3) Bitcoin and related technologies stand to benefit society far more in legal uses than in subversive ones

Not going to spend too much time on this one. Think of any use-case you can name. Now think of it when you also have a safe and predictable framework for businesses to accept cryptocurrency in day-to-day use.

4) A difference in approach

Bitcoin is not perfect.

ECDSA is not perfect. The hunt for the perfect mining algo is ongoing; Bitcoin’s in particular has proven to be a tremendous waste of electricity, the process little more than an environmentally harmful race to the bottom. The protocol supports a mere 7 transactions per second. Protocol development has been difficult to implement on account of the centralisation of mining power and community inertia. 

Exacerbating matters, overall the Bitcoin economy has a Gini coefficient of .88 – which, in case you were wondering, is horrendous. Rent-seeking and speculative hoarding behaviours are rife, not just in Bitcoin, but also in most of the well-known alts including Ripple, Ethereum, and (the much-loved) Dogecoin.
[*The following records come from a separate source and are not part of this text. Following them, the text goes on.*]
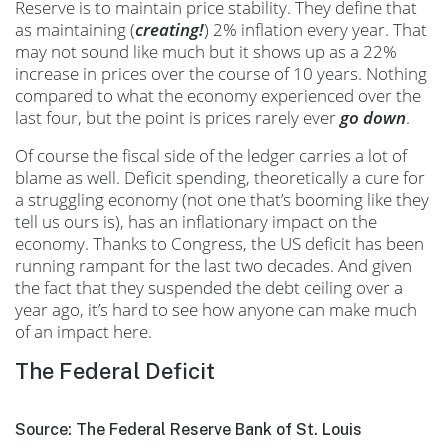
Reserve is to maintain price stability. They define that
as maintaining (
creating!
) 2% inflation every year. That
may not sound like much but it shows up as a 22%
increase in prices over the course of 10 years. Nothing
compared to what the economy experienced over the
last four, but the point is prices rarely ever
go down
.
Of course the fiscal side of the ledger carries a lot of
blame as well. Deficit spending, theoretically a cure for
a struggling economy (not one that’s booming like they
tell us ours is), has an inflationary impact on the
economy. Thanks to Congress, the US deficit has been
running rampant for the last two decades. And given
the fact that they suspended the debt ceiling over a
year ago, it’s hard to see how anyone can make much
of an impact here.
The Federal Deficit
Source: The Federal Reserve Bank of St. Louis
The market is not so unintelligent as to fail to realise that any purchase of Bitcoin at $1000 per BTC as an investment is likely to be a lossmaking proposition; this is why altcoins exist. It is also why, in my view, Bitcoin adoption has slowed to a halt.

A great equaliser, crypto is not. On any objective measure, to date the tech’s accomplishments fall far short of the hype. We stand a far better chance of realising the benefits of decentralisation quickly if we play by the rules – even if it seems at first that we might have to wait a little longer.

**Which, as of time of writing, has not yet been posted – on account of which I hope Adam and Stephanie will forgive any minor inaccuracies in the description that follows and endeavour to correct me if I have misspoken.